DivulgaçãoA Petrobras, líder mundial em tecnologia de exploração de petróleo em águas ultraprofundas, somente em 2020, efetuou R$ 110 bi em transações através do seu portal de compras Petronect. Foram 160 mil licitações (fonte: petronect.com.br).

Através do Petronect, a empresa seleciona seus fornecedores através de um processo de cadastro com requisitos financeiros, legais, técnicos, de SMS e de integridade.

Refletimos anteriormente sobre o Grau de Risco de Integridade (GRI) e a sua nebulosa forma de avaliação, o que impede diversas empresas de participarem de licitações.

Recentemente esse requisito tornou-se o pesadelo dos fornecedores, já que de forma surpreendente, em qualquer momento da licitação, a comissão de licitação pode anunciar que o fornecedor está desclassificado, em função de nota alta (vermelha) no critério GRI, sem qualquer justificativa, mesmo após já ter sido declarado vencedor.

Isso porque a Petrobras alega que o departamento Due Diligence de Integridade (DDI) é independente e que suas análises são feitas de forma neutra, sem qualquer influência de outros departamentos da empresa.
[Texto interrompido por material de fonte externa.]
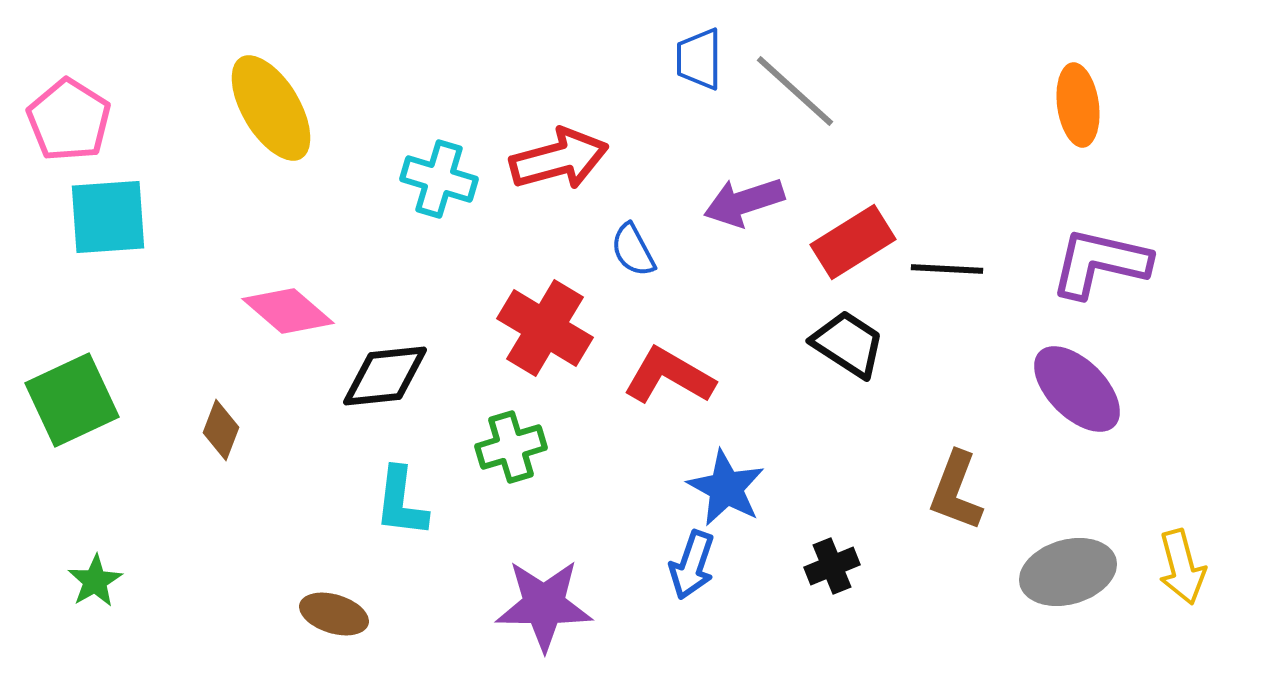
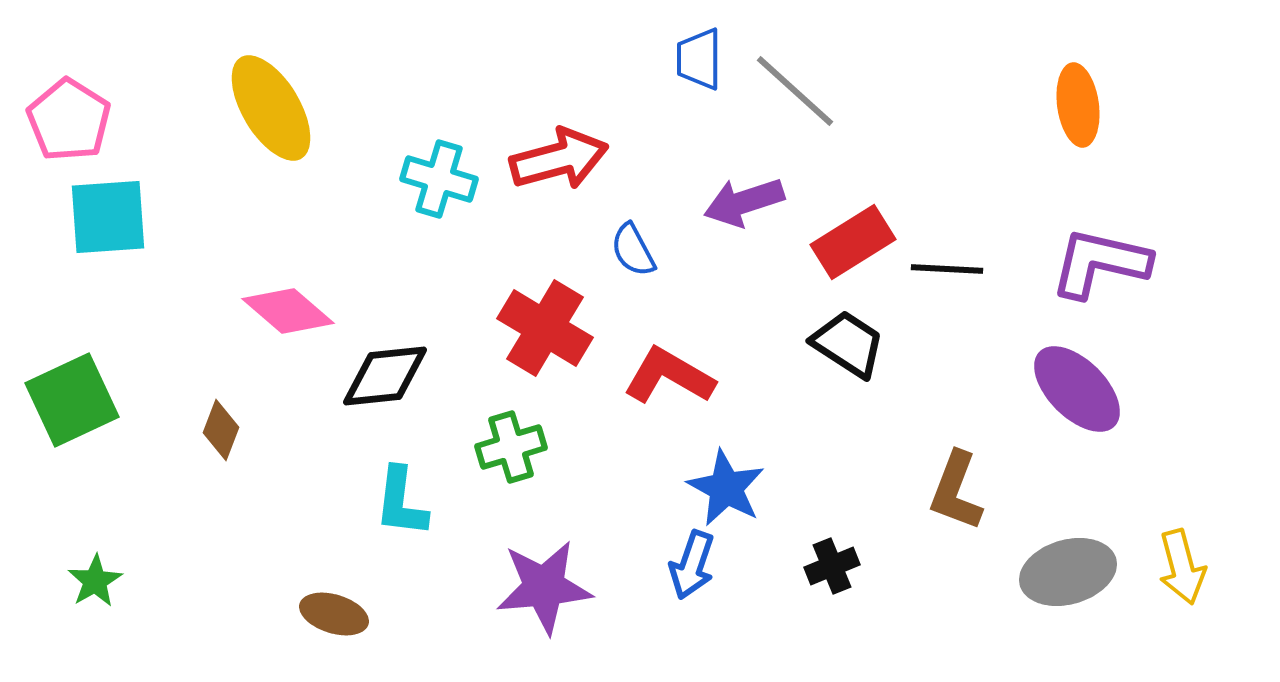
purple star: moved 18 px up; rotated 6 degrees counterclockwise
Assim, mesmo que uma determinada área da empresa tenha interesse em contratar o fornecedor, caso ele tenha sido taxado de “alto risco”, a contratação não pode ocorrer.

O que causa estranheza é o fato de que por vezes o fornecedor que recebe uma nota alta possui contrato em curso com a Petrobras, restando evidente que não há nenhum fato ou conduta que, ao menos no presente, possa conduzir a qualquer sanção ou penalidade.

Divulgação

Afigura-se que os parâmetros de avaliação do Critério de Integridade estão cada vez mais complexos e diversificados, exigindo uma atenção redobrada dos fornecedores, para evitar surpresas durante o procedimento licitatório.

Trata-se de procedimento realizado por meio de preenchimento de questionário de due diligence (auditoria) de integridade, realização de pesquisas a fontes abertas, e, por fim, a avaliação do Grau do Risco de Integridade - GRI. Os fatores de risco são avaliados em relação aos seguintes pontos: perfil da empresa; relacionamento com o poder público; histórico e reputação e mecanismos de prevenção, detecção e correção de irregularidades e atos de corrupção.

Os critérios acima estão de acordo com o previsto no art. 42 do Decreto 8420/15, Portaria CGU 909/15, a Portaria Interministerial 2.279/15, o “Programa de Integridade: Diretrizes para Empresas Privadas” da CGU e demais orientações nacionais e internacionais.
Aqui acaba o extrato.